[Saved entries]
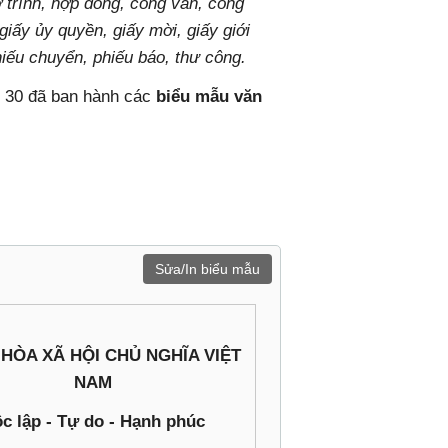
ờ trình, hợp đồng, công văn, công
giấy ủy quyền, giấy mời, giấy giới
phiếu chuyển, phiếu báo, thư công.
h 30 đã ban hành các
biểu mẫu văn
Sửa/In biểu mẫu
HÒA XÃ HỘI CHỦ NGHĨA VIỆT
NAM
c lập - Tự do - Hạnh phúc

Your objective
Transcribe all of the entries word for word, but skip any pictures they contain.

Exercise output
ờ trình, hợp đồng, công văn, công
giấy ủy quyền, giấy mời, giấy giới
phiếu chuyển, phiếu báo, thư công.
h 30 đã ban hành các
biểu mẫu văn
Sửa/In biểu mẫu
HÒA XÃ HỘI CHỦ NGHĨA VIỆT
NAM
c lập - Tự do - Hạnh phúc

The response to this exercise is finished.